Pero también sentía algo nuevo. Serenidad.

No estaba bien del todo. Pero ya no estaba roto.

Y eso, pensó, mientras Bautista se acurrucaba en su pecho como cada noche, ya era muchísimo.

Hubo una tarde, gris y lenta, en que Miguel encontró una vieja caja de recuerdos. Dentro, había cartas que nunca envió, fotos de cuando era joven, y una servilleta doblada con la letra apurada de Manuela: "No te olvides de reír, incluso cuando cueste."

La sostuvo largo rato entre los dedos. No sabía por qué la había guardado, pero ahora parecía tener un peso especial. Se sentó en el sillón, con la caja en las piernas, mientras Bautista dormía la siesta. El silencio de la casa era casi sagrado.

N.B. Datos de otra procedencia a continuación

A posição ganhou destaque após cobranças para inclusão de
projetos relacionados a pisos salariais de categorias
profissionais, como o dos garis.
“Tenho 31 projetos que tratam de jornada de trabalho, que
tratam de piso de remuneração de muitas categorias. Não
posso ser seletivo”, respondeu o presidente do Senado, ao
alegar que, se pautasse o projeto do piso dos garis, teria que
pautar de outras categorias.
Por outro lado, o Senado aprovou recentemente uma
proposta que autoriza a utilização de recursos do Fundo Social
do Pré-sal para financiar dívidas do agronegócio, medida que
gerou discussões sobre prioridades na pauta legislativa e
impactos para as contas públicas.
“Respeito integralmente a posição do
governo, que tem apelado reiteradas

Recordó su voz. El modo en que decía su nombre cuando se enojaba. El olor de su pelo mojado después de la lluvia. El tacto de sus dedos finos sobre su espalda. Se permitió llorar. No como antes, con bronca o desesperación. Lloró suave. Con nostalgia. Con gratitud. Con amor.

Después, tomó el celular. Entró a Instagram, buscó su perfil. Estaba privado, pero la foto de perfil era nueva. Manuela sonreía con un gorro de lana en lo alto de una montaña. Se veía libre. Radiante. Lejos.

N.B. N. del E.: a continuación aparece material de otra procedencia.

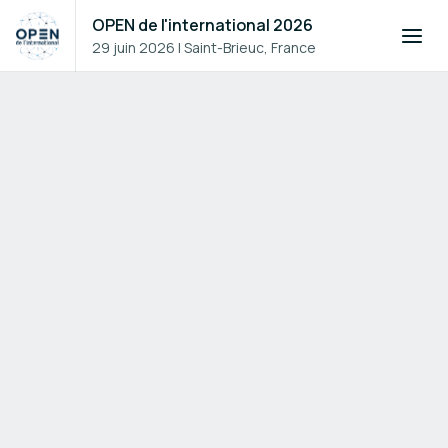
OPEN de l'international 2026
29 juin 2026
|
Saint-Brieuc, France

Pensó en escribirle. Pero no lo hizo.

En su lugar, abrió el bloc de notas y escribió:

"Te deseo días suaves, Manu. Días con música que te guste, con libros que te hagan llorar, con personas que te abracen sin pedirte nada. Te deseo un amor que no te quite la voz. Y, sobre todo, te deseo paz. Esa que tanto buscábamos sin saberlo."

Guardó el texto sin enviarlo. Lo dejó ahí. Como un pequeño ritual. Como un cierre posible.

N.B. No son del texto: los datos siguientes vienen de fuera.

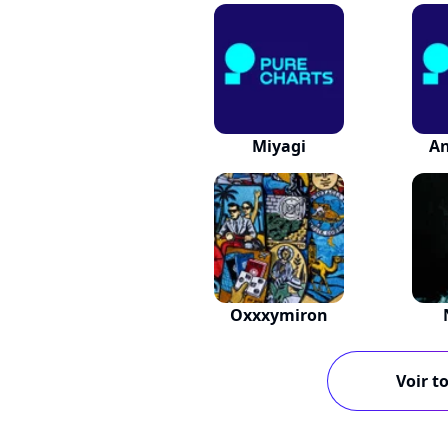
Miyagi
A
Oxxxymiron
Voir to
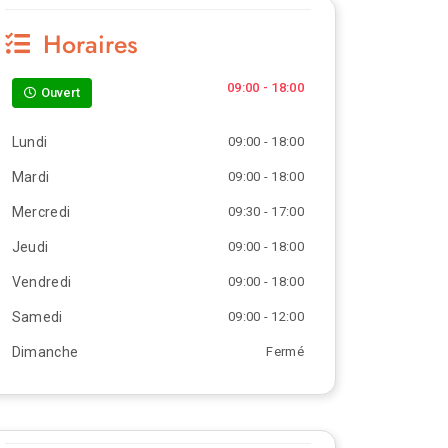
Horaires
09:00 - 18:00
Ouvert
Lundi
09:00 - 18:00
Mardi
09:00 - 18:00
Mercredi
09:30 - 17:00
Jeudi
09:00 - 18:00
Vendredi
09:00 - 18:00
Samedi
09:00 - 12:00
Dimanche
Fermé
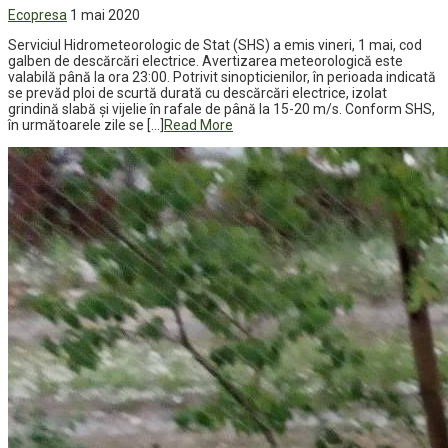
Ecopresa
1 mai 2020
Serviciul Hidrometeorologic de Stat (SHS) a emis vineri, 1 mai, cod
galben de descărcări electrice. Avertizarea meteorologică este
valabilă până la ora 23:00. Potrivit sinopticienilor, în perioada indicată
se prevăd ploi de scurtă durată cu descărcări electrice, izolat
grindină slabă și vijelie în rafale de până la 15-20 m/s. Conform SHS,
în următoarele zile se […]
Read More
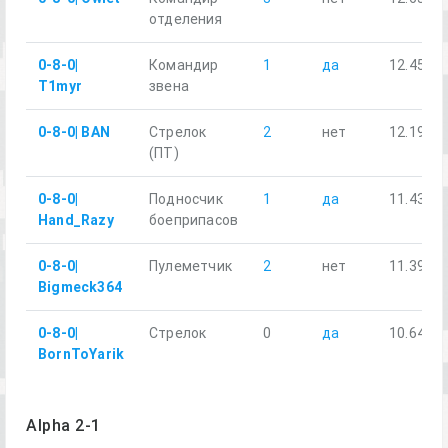
отделения
0-8-0|
Командир
1
да
12.45
T1myr
звена
0-8-0| BAN
Стрелок
2
нет
12.19
(ПТ)
0-8-0|
Подносчик
1
да
11.43
Hand_Razy
боеприпасов
0-8-0|
Пулеметчик
2
нет
11.39
Bigmeck364
0-8-0|
Стрелок
0
да
10.64
BornToYarik
Alpha 2-1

Esa noche, mientras le leía un cuento a Bautista, sintió que algo en su interior se acomodaba. No era resignación. Era otra cosa. Era madurez. Era amor sin reclamos.

—Papá, ¿amo? —preguntó Bautista, interrumpiendo la historia.

Miguel se rió bajito y le besó la frente.

—Con todo lo que soy, hijo.

—¿Y mamá?

Miguel dudó. Luego respondió con la verdad que su hijo merecía.

—También. De otra manera. Pero también.

Bautista sonrió, satisfecho. Luego volvió a acurrucarse entre sus brazos, y al cabo de unos minutos, dormía.

Miguel lo observó un rato más, antes de apagar la luz. El silencio de la habitación le trajo una calma nueva.

Sí, había pasado mucho.

Pero también quedaba tanto por vivir.

Y ahora, por fin, tenía fuerzas para hacerlo.